Beginning with the line that contains "نشانی ایمیل شما منتشر نخواهد شد.", copy each subsequent line of the data below through the last one, including both ends but not the pictures.

[Page images and extracted text]
· · · · ·

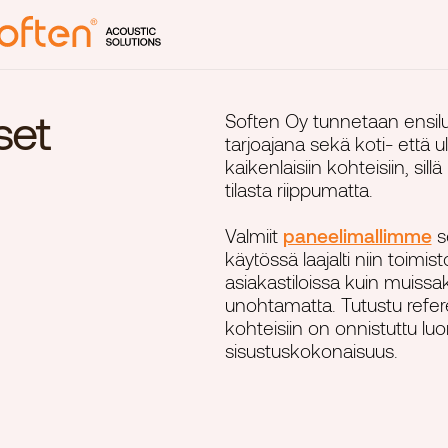
set
Soften Oy tunnetaan ensilu
Tuotte
tarjoajana sekä koti- että
kaikenlaisiin kohteisiin, sil
Laine ja Rim
tilasta riippumatta.
Kotelopanee
Valmiit
paneelimallimme
s
a
Paneelimalli
käytössä laajalti niin toimist
Tilanjakajat
asiakastiloissa kuin muissakin
unohtamatta. Tutustu refer
Valaisimet
kohteisiin on onnistuttu lu
Printtituotte
sisustuskokonaisuus.
Räätälöidyt 
Alihankinta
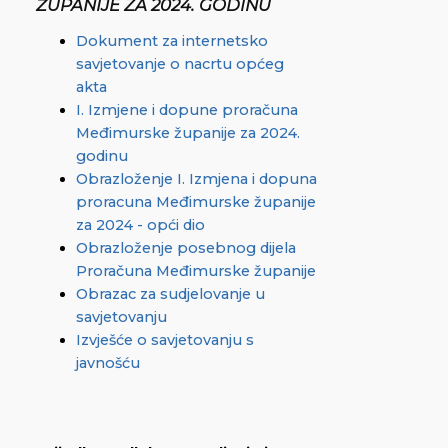
ŽUPANIJE ZA 2024. GODINU
Dokument za internetsko
savjetovanje o nacrtu općeg
akta
I. Izmjene i dopune proračuna
Međimurske županije za 2024.
godinu
Obrazloženje I. Izmjena i dopuna
proracuna Međimurske županije
za 2024 - opći dio
Obrazloženje posebnog dijela
Proračuna Međimurske županije
Obrazac za sudjelovanje u
savjetovanju
Izvješće o savjetovanju s
javnošću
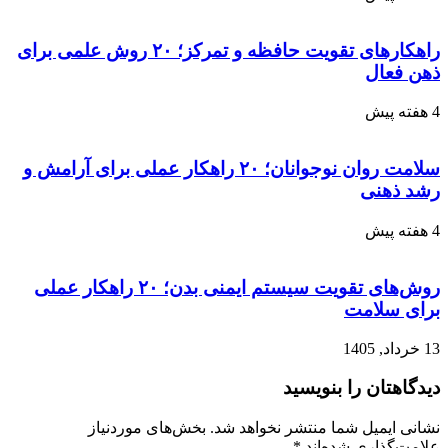
راهکارهای تقویت حافظه و تمرکز؛ ۲۰ روش علمی برای
ذهن فعال
4 هفته پیش
سلامت روان نوجوانان؛ ۲۰ راهکار عملی برای آرامش و
رشد ذهنی
4 هفته پیش
روش‌های تقویت سیستم ایمنی بدن؛ ۲۰ راهکار عملی
برای سلامت
13 خرداد, 1405
دیدگاهتان را بنویسید
نشانی ایمیل شما منتشر نخواهد شد.
بخش‌های موردنیاز
علامت‌گذاری شده‌اند
*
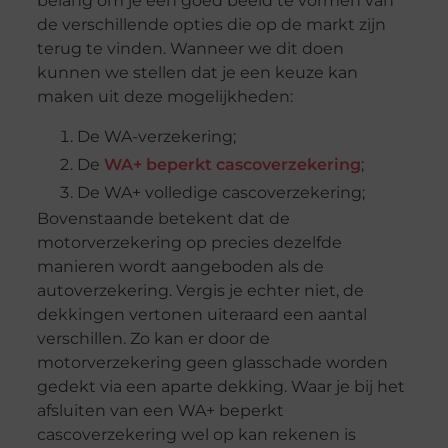
belang om je een goed beeld te vormen van
de verschillende opties die op de markt zijn
terug te vinden. Wanneer we dit doen
kunnen we stellen dat je een keuze kan
maken uit deze mogelijkheden:
De WA-verzekering;
De
WA+ beperkt
cascoverzekering
;
De WA+ volledige cascoverzekering;
Bovenstaande betekent dat de
motorverzekering op precies dezelfde
manieren wordt aangeboden als de
autoverzekering. Vergis je echter niet, de
dekkingen vertonen uiteraard een aantal
verschillen. Zo kan er door de
motorverzekering geen glasschade worden
gedekt via een aparte dekking. Waar je bij het
afsluiten van een WA+ beperkt
cascoverzekering wel op kan rekenen is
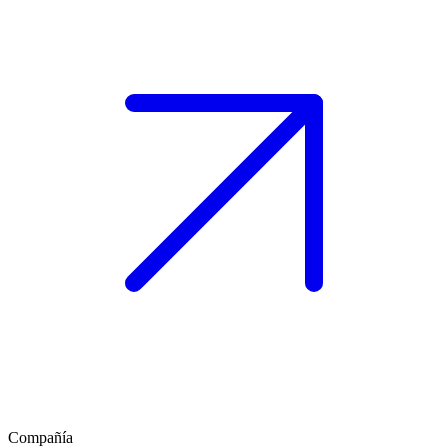
Compañía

· · · · ·

TASK SOLUTION:
نشانی ایمیل شما منتشر نخواهد شد.
بخش‌های موردنیاز
علامت‌گذاری شده‌اند
*
belang om je een goed beeld te vormen van
de verschillende opties die op de markt zijn
terug te vinden. Wanneer we dit doen
kunnen we stellen dat je een keuze kan
maken uit deze mogelijkheden:
De WA-verzekering;
De
WA+ beperkt
cascoverzekering
;
De WA+ volledige cascoverzekering;
Bovenstaande betekent dat de
motorverzekering op precies dezelfde
manieren wordt aangeboden als de
autoverzekering. Vergis je echter niet, de
dekkingen vertonen uiteraard een aantal
verschillen. Zo kan er door de
motorverzekering geen glasschade worden
gedekt via een aparte dekking. Waar je bij het
afsluiten van een WA+ beperkt
cascoverzekering wel op kan rekenen is
Compañía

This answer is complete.